Poison Island eBook

This eBook from the Gutenberg Project consists of approximately 327 pages of information about Poison Island.

Poison Island eBook

This eBook from the Gutenberg Project consists of approximately 327 pages of information about Poison Island.

“I know her,” I said.  “I met her in the woods yesterday.”

“That explains; though I call it an infernal shame you didn’t tell.  I rowed across to find out what ailed her:  she stood waving her arms so, and crying—­like a child in distress.  When I came near she called on to me to stop.  ‘Not you,’ she said, ’the little boy!  Where is the little boy?’ I told her that we had a boy on board, but that just now you were off on a cruise; and with that she turned right about, and ran up through the woods and out of sight; but for some way I could hear her crying and calling out just as before:  ‘The little boy!’ it was; ’Where is the little boy?’—­meaning you, I suppose.”

We were now come to the foot of the first waterfall, an obvious cul de sac for a party which included two ladies and a sick man on a litter.  I stood gazing up at the wet, slippery rocks by which I had made my ascent yesterday, and searching in vain for a more practicable path.  Dr. Beauregard halted and turned upon me with a smile.

“A moment,” said he, “and you will grant that my privacy is rather neatly protected.  But first”—­he pointed to the water pouring past us from the pool beneath the fall—­“you may remark that the stream here has more than twice the volume of the stream you see coming down the rocks.”

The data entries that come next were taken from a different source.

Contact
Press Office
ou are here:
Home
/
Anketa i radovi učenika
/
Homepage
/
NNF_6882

I looked.  The difference was plain enough, and I had been a fool in failing to observe it.

“The reason being,” he went on, “that a second and larger stream flows into the pool under the very stones on which you are standing.  I myself laid that channel for it, almost ten years ago, and Nature has very kindly helped to disguise it.  Now, if you will follow me—­”

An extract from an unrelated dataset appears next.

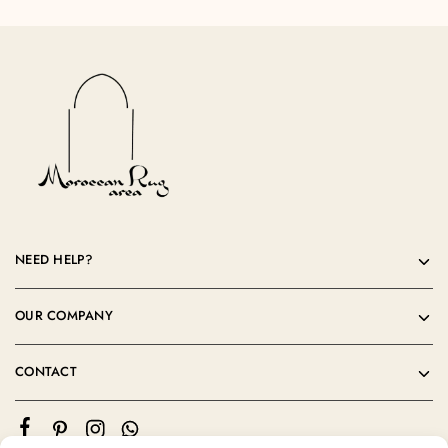
NEED HELP?
OUR COMPANY
CONTACT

He drew aside a mat of creepers overhanging a bush to the left of the path, and, stooping, disappeared into a dim, green tunnel, so artfully contrived that even without its curtain of creepers it suggested no more than a chance gap in the undergrowth.  The tunnel zigzagged twice at a sharp angle, and then, quite suddenly, the dimness changed to warm sunlight, and we emerged at his heels upon a prospect that well excused my gasp of astonishment.

We stood at the lower end of a smooth, green glade, through which a broad stream—­a river, almost—­came swirling, its murmur drowned in the thunder of the waterfall behind us, which the bushes now concealed.  The glade was, in fact, a valley-bottom, thinned of undergrowth and set with tall trees; and the stream such a stream as tumbles through many an English deer-park.  The whole scene might have been transplanted from England but for a wall of naked cliff, sharply serrated, which enclosed the valley on the left.  And under it, like a smooth military terrace at the foot of a fortress, the glade curved upward and out of sight.

The scene, I have said, was almost typically English—­but to the eye only.

“Faugh!” exclaimed Miss Belcher, looking about her and sniffing suspiciously.  “A pretty place enough, but full of malaria, or I’m a Dutchwoman!  And what a horrible silence!”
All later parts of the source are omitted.